8. Operational Playbooks¶

This section provides detailed, actionable checklists for common operational scenarios. Each playbook is designed to be printed or bookmarked as a standalone reference.

8.1 New Team Onboarding Checklist¶

Phase 1: Pre-Onboarding (1 week before kickoff)

Identify the SLO Champion for the team
Schedule a 1-hour kickoff meeting with the full team
Share pre-reading materials: Nobl9 documentation, SLODLC handbook, this guide
Create the team's project in Nobl9 with proper naming convention
Configure RBAC: assign Project Owner to SLO Champion, Project Viewer to all team members
Verify that the team's monitoring tools are supported by Nobl9
Pre-create the data source connection and verify it returns data

Phase 2: Kickoff Meeting

Present the SLO program overview and business case
Walk through the tiering model and where the team's services fit
Discuss the team's services and identify 2-3 initial SLO candidates
Review the label taxonomy and annotation requirements
Agree on review cadence (weekly operational, monthly target review)
Assign action items: who will draft the first SLO definitions

Phase 3: First SLOs (Week 1)

Use AI-assisted discovery (Section 4.2.1) to generate initial SLO YAML from codebase
Review and refine AI-generated YAML with the team
Use the SLI Analyzer to validate that queries return expected data
Confirm initial targets are reasonable based on historical data

Phase 4: Alert Configuration (Week 2)

Create fast-burn alert policy (20x / 5 min) using Nobl9 preset
Create slow-burn alert policy (2x / 6 hr) using Nobl9 preset
Create budget threshold alerts (25% and 10%)
Configure no-data anomaly alerts based on service tier
Connect alert methods: Slack channel for the team, PagerDuty for critical
If using ServiceNow, configure the ServiceNow alert method
Test all alert methods using the Nobl9 built-in test feature
Document alert routing in the team's runbook

Phase 5: CI/CD Setup (Week 2-3)

Create the team's directory in the SLO definitions repository
Move all YAML definitions into the repository structure
Add the label linting script and Conftest policies if applicable
Configure the CI/CD pipeline (GitHub Actions or equivalent)
Verify dry-run validation passes in CI for a test PR
Merge the first PR and verify definitions are applied successfully
Add deployment annotation automation to the team's deploy pipeline

Phase 6: Operational Readiness (Week 3-4)

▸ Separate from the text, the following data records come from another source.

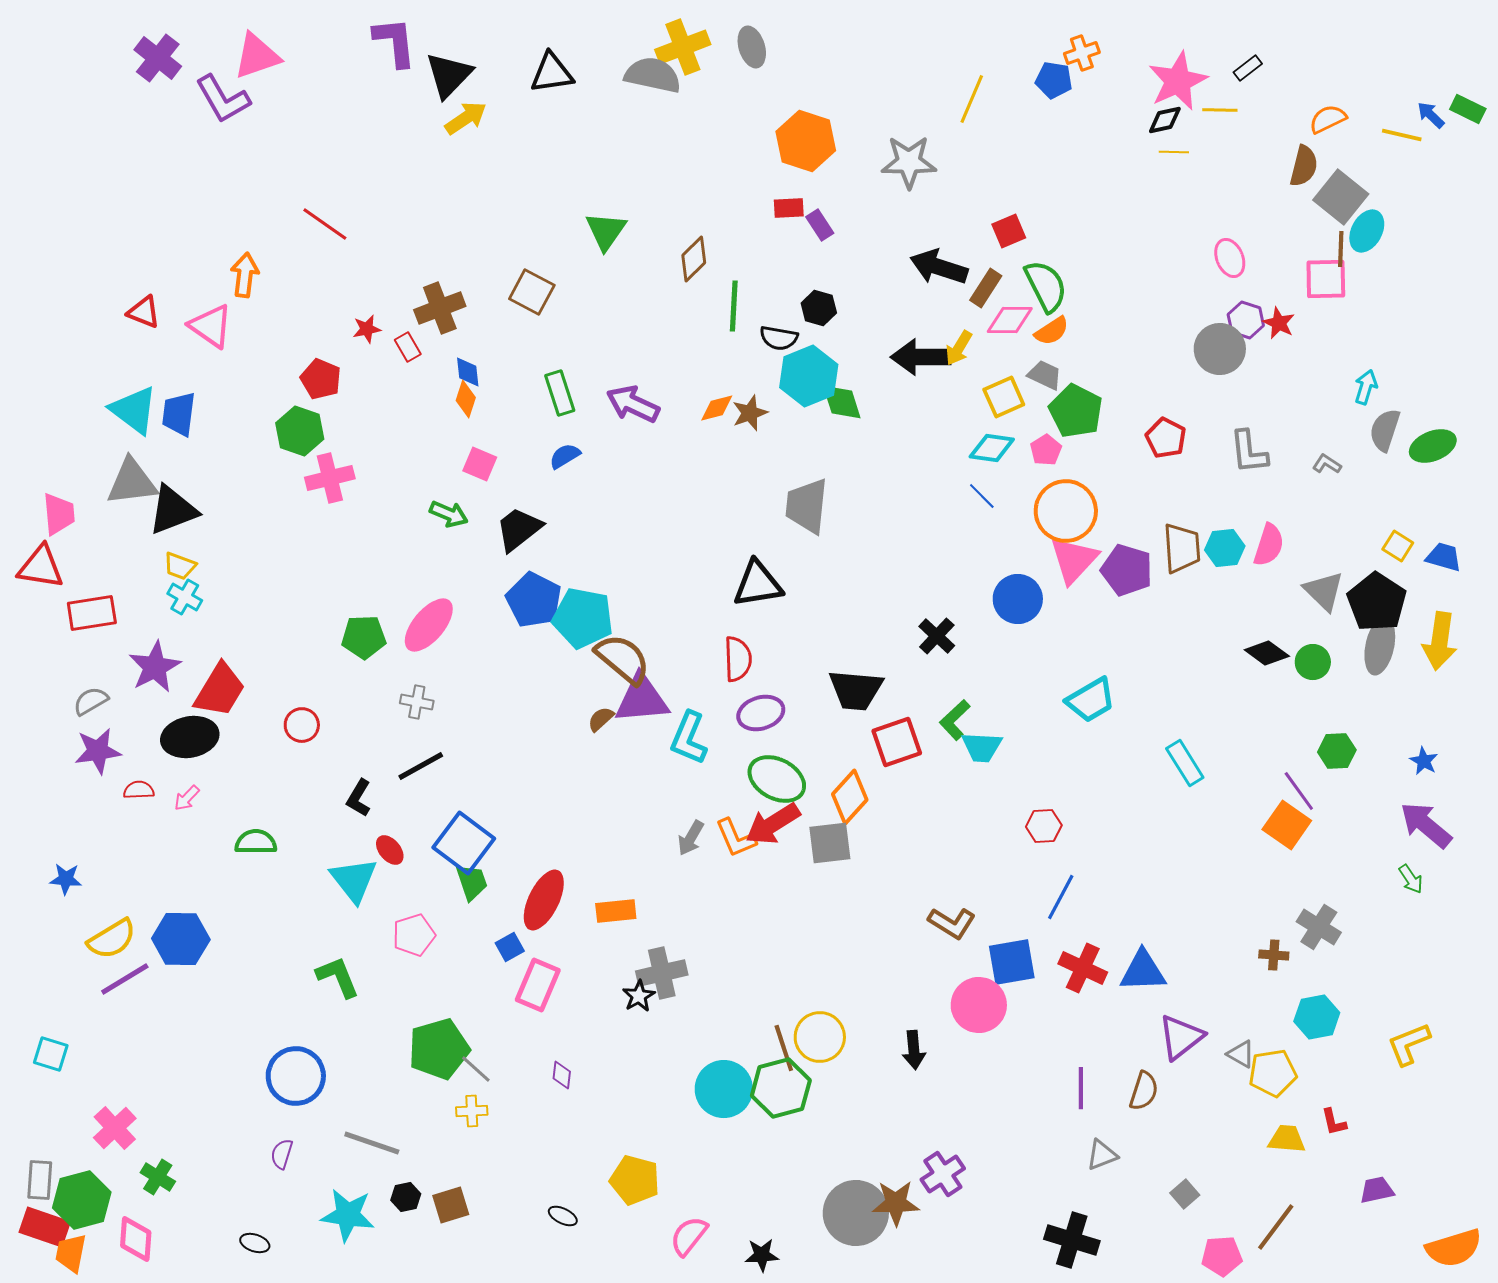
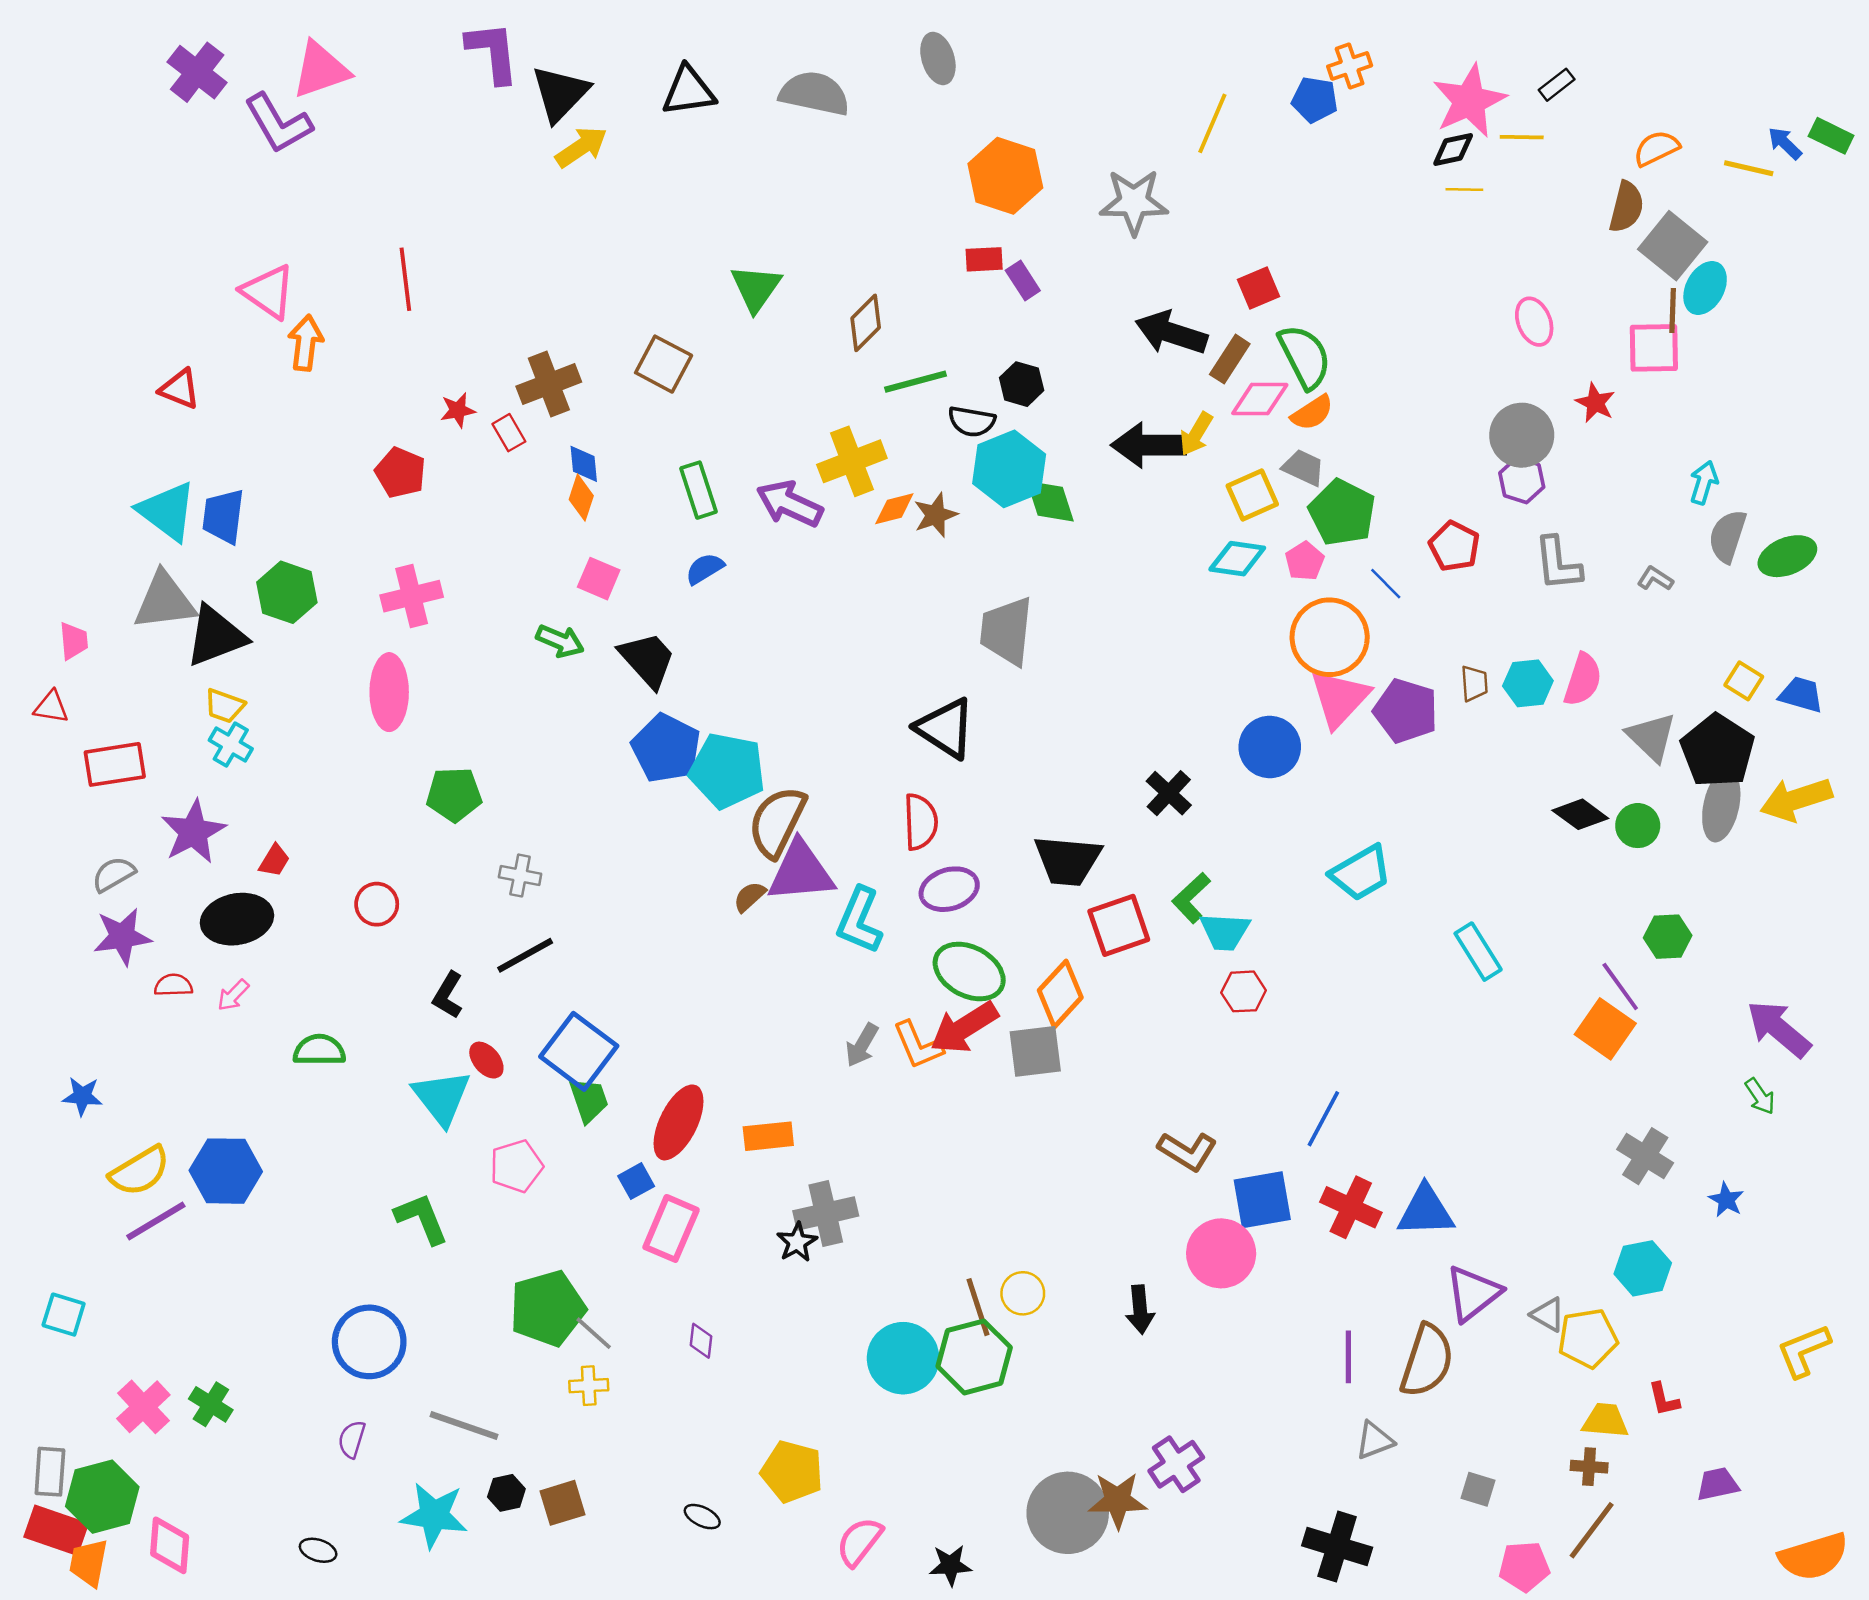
yellow cross: (683, 47) -> (852, 461), moved
red line: (325, 224) -> (405, 279), turned 48
green line: (734, 306) -> (916, 382), turned 72
purple hexagon: (1246, 320) -> (1522, 480), moved
pink triangle: (211, 326) -> (268, 292), moved
green hexagon: (300, 431) -> (287, 592), moved
blue line: (982, 496) -> (1386, 584), moved
pink trapezoid: (59, 514) -> (74, 641), size x0.7
black trapezoid: (519, 529) -> (647, 660), turned 86
brown trapezoid: (1182, 548) -> (1474, 683), size x0.6
red triangle: (41, 567) -> (51, 707), size x0.6
black triangle: (758, 584) -> (945, 728), turned 42
pink ellipse: (429, 625) -> (389, 692), moved, turned -40
yellow arrow: (1440, 641) -> (1796, 799), turned 64
brown semicircle: (623, 659) -> (777, 822), turned -104
red trapezoid: (220, 690) -> (274, 860), size x0.5
blue star: (1424, 761) -> (1726, 1200), moved
red hexagon: (1044, 826) -> (1244, 991), moved
brown cross: (1274, 955) -> (1589, 1467), moved
yellow circle: (820, 1037) -> (1023, 1293), size x0.7
yellow L-shape: (1409, 1044) -> (1804, 1351), moved
brown semicircle: (1144, 1091) -> (1427, 1361), size x1.5
green cross: (158, 1177) -> (211, 1404), moved
gray square: (1185, 1194) -> (1478, 1489), turned -32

Conduct the first weekly SLO review with the team
Verify error budget tracking is working as expected
Set up the Nobl9 SLO Oversight review schedule for the team's SLOs
Document the team's error budget policy
Ensure all metadata annotations are populated (runbook, oncall, repo, owner)
Add the team's SLOs to the cross-team review dashboard
Conduct a 30-day check-in to review initial targets and adjust
Schedule the handoff: team is now self-sufficient, platform team provides support as needed

Phase 7: Handoff Validation

SLO Champion can independently create and modify SLO definitions via code
Team understands and follows the review cadence
Alert routing is tested and confirmed working
Error budget policy is documented and agreed upon
Team has access to and understands the Service Health Dashboard
Onboarding retrospective completed: lessons learned documented for next team

8.2 Error Budget Exhaustion Checklist¶

Step 1: Acknowledge and Verify (within 15 minutes)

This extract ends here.